The SIRs for breast and stomach cancer in the families presented in this report is highly significant, indicating that it is a real entity and not a chance association, and it provides additional evidence that male stomach cancer is part of the spectrum of disease in BRCA2 families. Similarly, other cancers are over-represented providing additional evidence that BRCA2 mutations result in a less restricted disease phenotype than BRCA1 mutations. A significant difference in cancer incidence was observed between the two groups, which could be accounted for by the increased frequency of breast cancer in the mutation negative group. This observation is most likely due to fragmentary pedigree information (due to the decimation of this population in recent history) and is unlikely to represent an actual difference between the two groups.

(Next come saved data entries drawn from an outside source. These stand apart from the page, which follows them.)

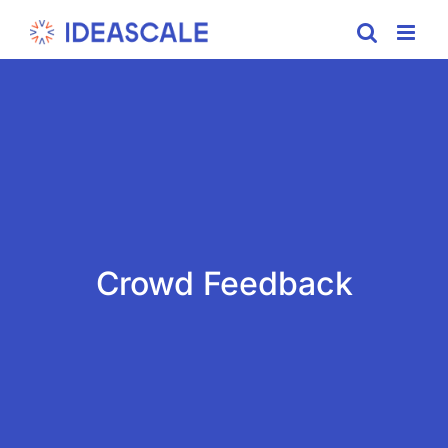
Skip
to
content
Crowd Feedback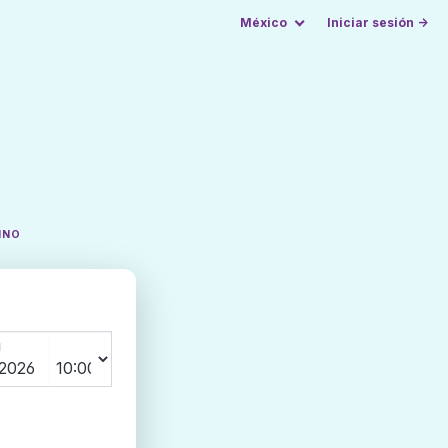
México
Iniciar sesión →
INO
N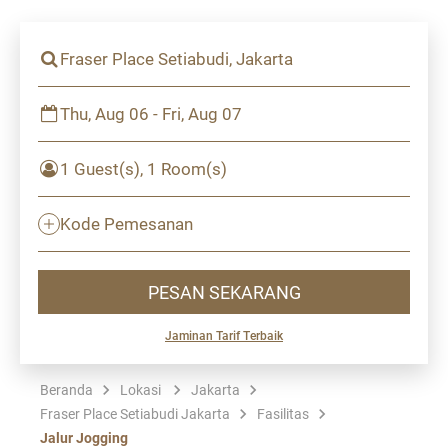
Fraser Place Setiabudi, Jakarta
Thu, Aug 06 - Fri, Aug 07
1 Guest(s), 1 Room(s)
Kode Pemesanan
PESAN SEKARANG
Jaminan Tarif Terbaik
Beranda
Lokasi
Jakarta
Fraser Place Setiabudi Jakarta
Fasilitas
Jalur Jogging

Three mutations in this study can be clearly identified as causative, whilst the remaining three represent missense changes which can not unequivocally be assigned as causative. The missense changes occurred in a small region of the BRCA2 gene (from position 6443 to 6612) within 169 base pairs of one another and were all identified in patients with breast cancer and not in 100 control subjects. The amino acid changes conferred by the missense changes were not conservative, one change was a tyrosine to cysteine, the second a serine to cysteine and the third a lysine to asparagine. The introduction of a cysteine is likely to interact with other cysteines, which occur within this region of the gene and thereby disrupt the structural and functional activity of the protein. Since we do not know of any functional domains in this region of the gene it is impossible to determine the functional significance of these changes. Nevertheless, the evidence suggests that these missense mutations are likely to affect the function of the protein.

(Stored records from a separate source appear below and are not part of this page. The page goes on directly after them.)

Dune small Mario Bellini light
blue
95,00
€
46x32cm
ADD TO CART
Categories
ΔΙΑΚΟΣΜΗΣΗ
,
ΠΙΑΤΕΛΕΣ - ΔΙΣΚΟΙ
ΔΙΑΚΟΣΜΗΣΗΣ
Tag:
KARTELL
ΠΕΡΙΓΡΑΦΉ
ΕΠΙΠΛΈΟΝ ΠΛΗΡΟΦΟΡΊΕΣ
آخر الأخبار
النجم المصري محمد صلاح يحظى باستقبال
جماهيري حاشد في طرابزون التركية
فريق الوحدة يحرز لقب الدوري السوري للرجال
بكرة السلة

It has been shown that BRCA2 mutations are characterised by a lower level of penetrance than in BRCA1 mutation carriers (Boyd, 1996; Levy-Lahad et al, 1997). The results presented here support these findings, since we detected BRCA2 changes almost twice as frequently in patients without cancers among first degree relatives compared to patients with cancers diagnosed in parents or siblings (Boyd, 1996; Roa et al, 1996; Levy-Lahad et al, 1997; Risch et al, 2001).

The frequency of BRCA2 mutations identified in this population compared to similar studies targeting breast/ovarian cancer families indicates that the stomach/breast constellation may be a more specific phenotypic marker for BRCA2 mutations, and as such, be of benefit in assigning patients for BRCA2 mutation screening.

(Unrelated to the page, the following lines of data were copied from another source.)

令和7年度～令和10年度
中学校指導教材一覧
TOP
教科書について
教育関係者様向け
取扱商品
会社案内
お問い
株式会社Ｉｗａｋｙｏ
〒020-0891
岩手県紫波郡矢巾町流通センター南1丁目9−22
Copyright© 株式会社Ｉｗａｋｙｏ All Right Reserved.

Our results confirm and extend the notion that BRCA2 is likely to be the molecular basis of at least a subset of stomach cancer patients. The breast – stomach phenotype is one of several types of familial tumour aggregation at varying sites associated with BRCA2 gene mutations. BRCA2 changes have also been related to other aggregations of malignancy, which include predispositions to ovarian, pancreatic or skin tumours (BCLC, 1999).

Further investigations are needed in order to describe the actual involvement of BRCA2 mutations in different types of familial aggregation of cancers and to assess whether or not there are histopathological differences in stomach cancers that are associated with mutations in this gene.